The "New Culture" brought with it an increasing use of derivative adjectives in -κός (usually -ι-κός). In the early literature such words are rare: Homeric παρθενική occurs also in Hesiod, two of the Homeric Hymns, Alcman, Pindar, and Bacchylides, and besides this the only other words, exclusive of derivatives from proper names, are ὀρφανικός (Homer), βαρβαρικός (Simonides), μουσικός (Pindar), and παιδικός (Bacchylides).[1] They become more numerous in Aeschylus (12 examples). When the influence of the philosophers and sophists began to be felt in Athens, just those writers who were most affected by them in other respects show relatively the largest use of -κός formations. Compare, for example, Sophocles and Euripides who died the same year: the one, orthodox in religion, of a calm, tranquil mind that was apparently undisturbed by the problems of philosophy; the other, not bound by tradition but deeply imbued with the scepticism and rationalism of the times. Now, while Sophocles uses only 8 adjectives in -κός, Euripides has 24.[2] Take for further comparison the history of Herodotus with its quaint stories and "running" style, and the critical work of the philosophic Thucydides which shows in its periods the influence of the rhetoric of his day. Though separated by only two decades, Herodotus employs 13 and Thucydides 38 words in -κός. Again, Isocrates the most illustrious of the disciples of Gorgias has 55 such forms, while Isaeus whose ornamental figures of language are few uses only 7 forms in -κός, and three of these are in one of the latest of his speeches, the seventh, which is noteworthy as having something of the epideictic style and embellishment of Isocrates.[3] Three others occur in short fragments (fr. XLVI) of only two or three words found in Pollux, so that there is left but one word in -κός in the remaining eleven extant orations of Isaeus, not counting the seventh.
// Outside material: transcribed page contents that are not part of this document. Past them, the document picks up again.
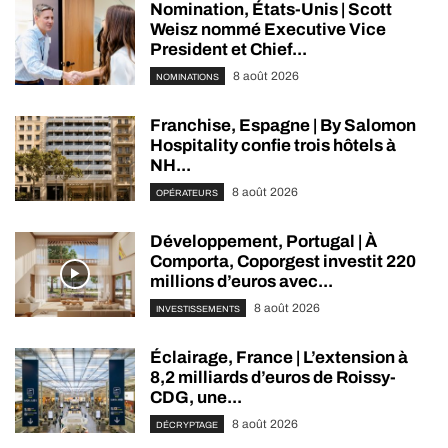
Nomination, États-Unis | Scott
Weisz nommé Executive Vice
President et Chief...
8 août 2026
NOMINATIONS
Franchise, Espagne | By Salomon
Hospitality confie trois hôtels à
NH...
8 août 2026
OPÉRATEURS
Développement, Portugal | À
Comporta, Coporgest investit 220
millions d’euros avec...
8 août 2026
INVESTISSEMENTS
Éclairage, France | L’extension à
8,2 milliards d’euros de Roissy-
CDG, une...
8 août 2026
DÉCRYPTAGE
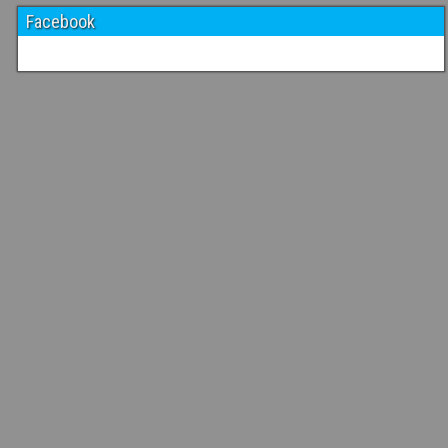
Facebook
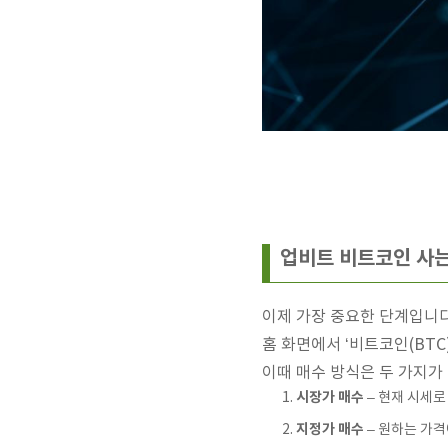
업비트 비트코인 사는
이제 가장 중요한 단계입니다
홈 화면에서 ‘비트코인(BTC)
이때 매수 방식은 두 가지가
시장가 매수
– 현재 시세로
지정가 매수
– 원하는 가격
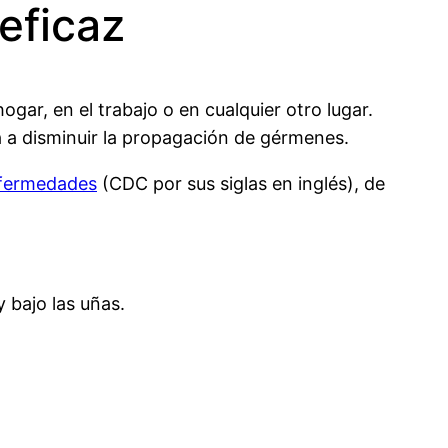
eficaz
gar, en el trabajo o en cualquier otro lugar.
a a disminuir la propagación de gérmenes.
nfermedades
(CDC por sus siglas en inglés), de
 bajo las uñas.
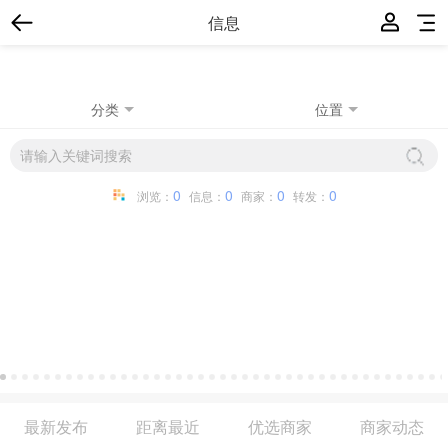
信息
分类
位置
0
0
0
0
浏览：
信息：
商家：
转发：
最新发布
距离最近
优选商家
商家动态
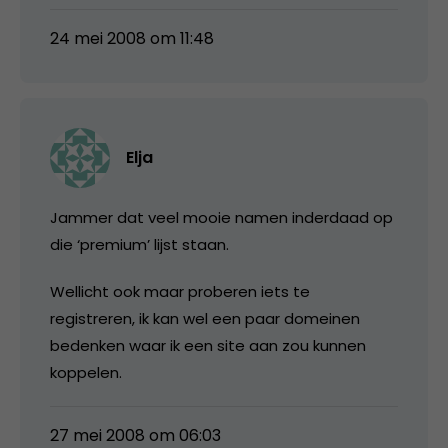
24 mei 2008 om 11:48
Elja
Jammer dat veel mooie namen inderdaad op
die ‘premium’ lijst staan.
Wellicht ook maar proberen iets te
registreren, ik kan wel een paar domeinen
bedenken waar ik een site aan zou kunnen
koppelen.
27 mei 2008 om 06:03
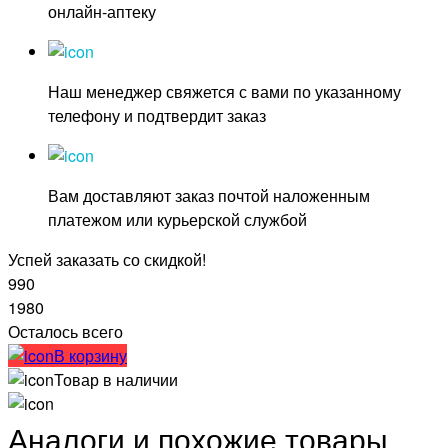
онлайн-аптеку
Наш менеджер свяжется с вами по указанному
телефону и подтвердит заказ
Вам доставляют заказ почтой наложенным
платежом или курьерской службой
Успей заказать со скидкой!
990
1980
Осталось всего
В корзину
Товар в наличии
Аналоги и похожие товары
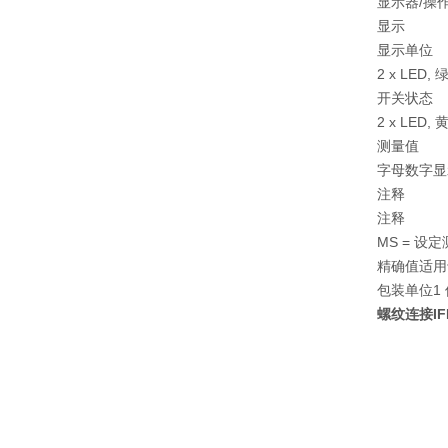
显示器/操
显示
显示单位
2 x LED, 
开关状态
2 x LED, 
测量值
字母数字显示
注释
注释
MS = 设
精确值适用
包装单位
1
螺纹连接IF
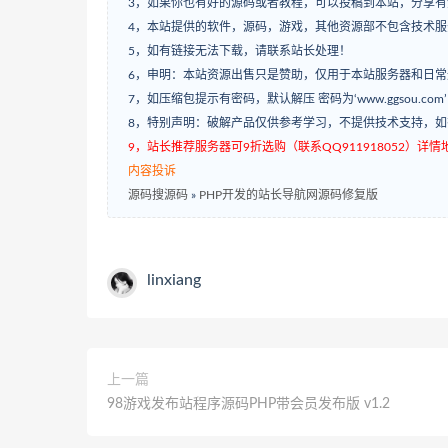
3，如果你也有好的源码或者教程，可以投稿到本站，分享
4，本站提供的软件，源码，游戏，其他资源部不包含技术
5，如有链接无法下载，请联系站长处理！
6，申明：本站资源出售只是赞助，仅用于本站服务器和日
7，如压缩包提示有密码，默认解压 密码为‘www.ggsou.com
8，特别声明：破解产品仅供参考学习，不提供技术支持，
9，站长推荐服务器可9折选购（联系QQ911918052）详情地址：w
内容投诉
源码搜源码
»
PHP开发的站长导航网源码修复版
linxiang
上一篇
98游戏发布站程序源码PHP带会员发布版 v1.2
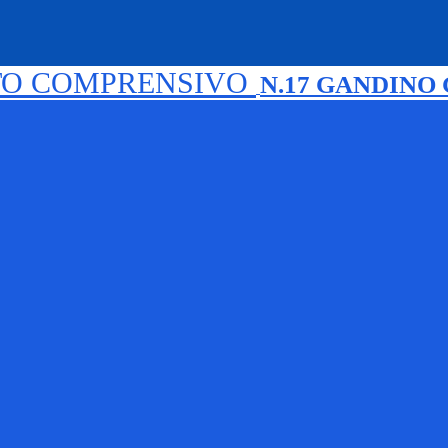
TO COMPRENSIVO
N.17 GANDINO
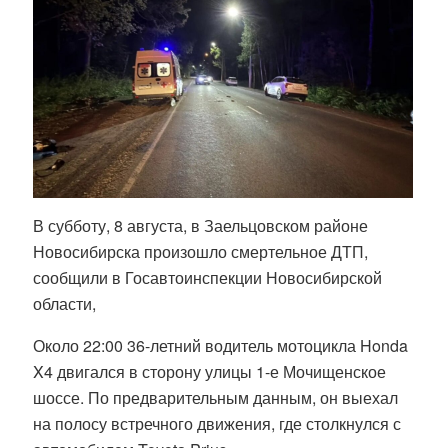
В субботу, 8 августа, в Заельцовском районе
Новосибирска произошло смертельное ДТП,
сообщили в Госавтоинспекции Новосибирской
области,
Около 22:00 36-летний водитель мотоцикла Honda
X4 двигался в сторону улицы 1-е Мочищенское
шоссе. По предварительным данным, он выехал
на полосу встречного движения, где столкнулся с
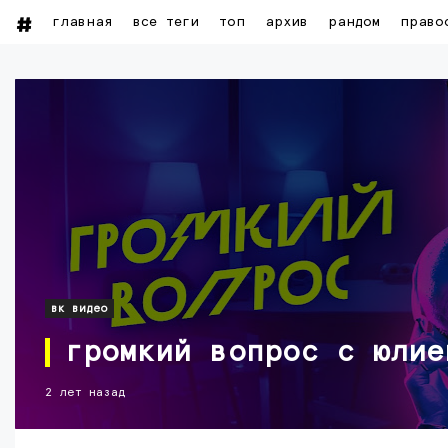
главная
все теги
топ
архив
рандом
право
вк видео
громкий вопрос с юлие
2 лет назад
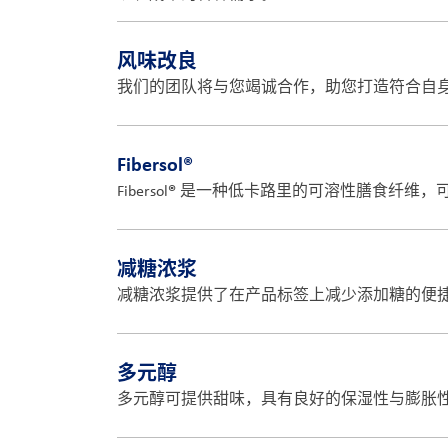
风味改良
我们的团队将与您竭诚合作，助您打造符合自
Fibersol®
®
Fibersol
是一种低卡路里的可溶性膳食纤维，
减糖浓浆
减糖浓浆提供了在产品标签上减少添加糖的便
多元醇
多元醇可提供甜味，具有良好的保湿性与膨胀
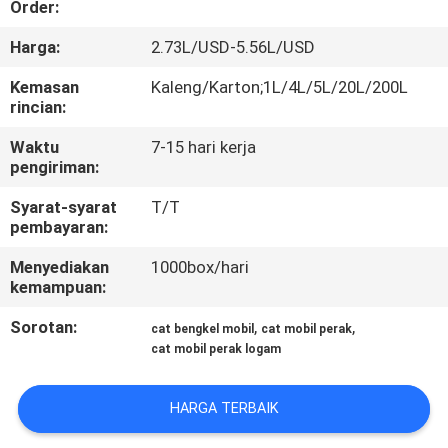
Order:
KONTROL
Harga:
2.73L/USD-5.56L/USD
KUALITAS
Kemasan
Kaleng/Karton;1L/4L/5L/20L/200L
rincian:
HUBUNGI
Waktu
7-15 hari kerja
pengiriman:
KAMI
Syarat-syarat
T/T
pembayaran:
BERITA
Menyediakan
1000box/hari
kemampuan:
QUOTE
Sorotan:
,
,
cat bengkel mobil
cat mobil perak
REQUEST
cat mobil perak logam
SUATU
HARGA TERBAIK
SITEMAP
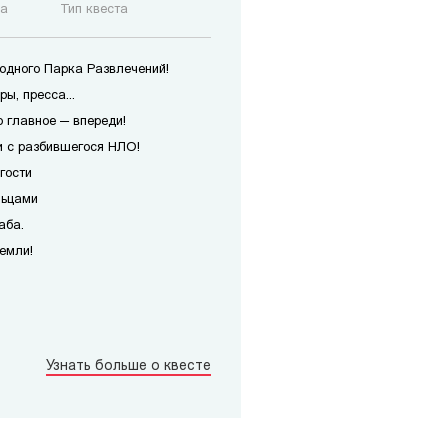
ка
Тип квеста
одного Парка Развлечений!
ы, пресса...
о главное — впереди!
и с разбившегося НЛО!
гости
льцами
аба.
емли!
Узнать больше о квесте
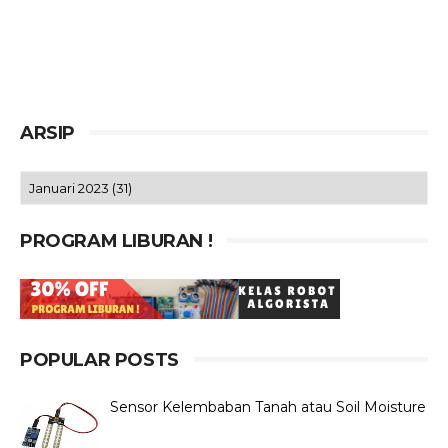
ARSIP
PROGRAM LIBURAN !
POPULAR POSTS
Sensor Kelembaban Tanah atau Soil Moisture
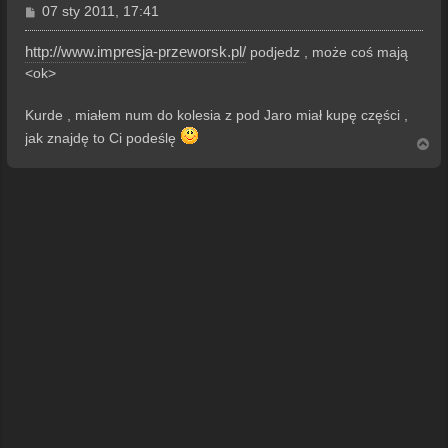
P
07 sty 2011, 17:41
o
s
http://www.impresja-przeworsk.pl/
podjedz , może coś mają
t
<ok>
Kurde , miałem num do kolesia z pod Jaro miał kupę części ,
jak znajdę to Ci podeślę
N
a
g
ó
r
ę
  1. The MSS. give also κασωρικός Hippon. 68 and σκυβαλικός Timocr. 1, 6.
  2. This count covers the fragments too. Derivatives from proper names are not included in any of these statistics. The difference in bulk of the two authors must be kept in mind, but the exact effect of this difference is indeterminate. No account is here taken of the number of times the same word recurs, that is, the sum total of all the occurrences in each author.
  3. Cf. Blass, Att. Bereds2. II 499, 513 sq., 555.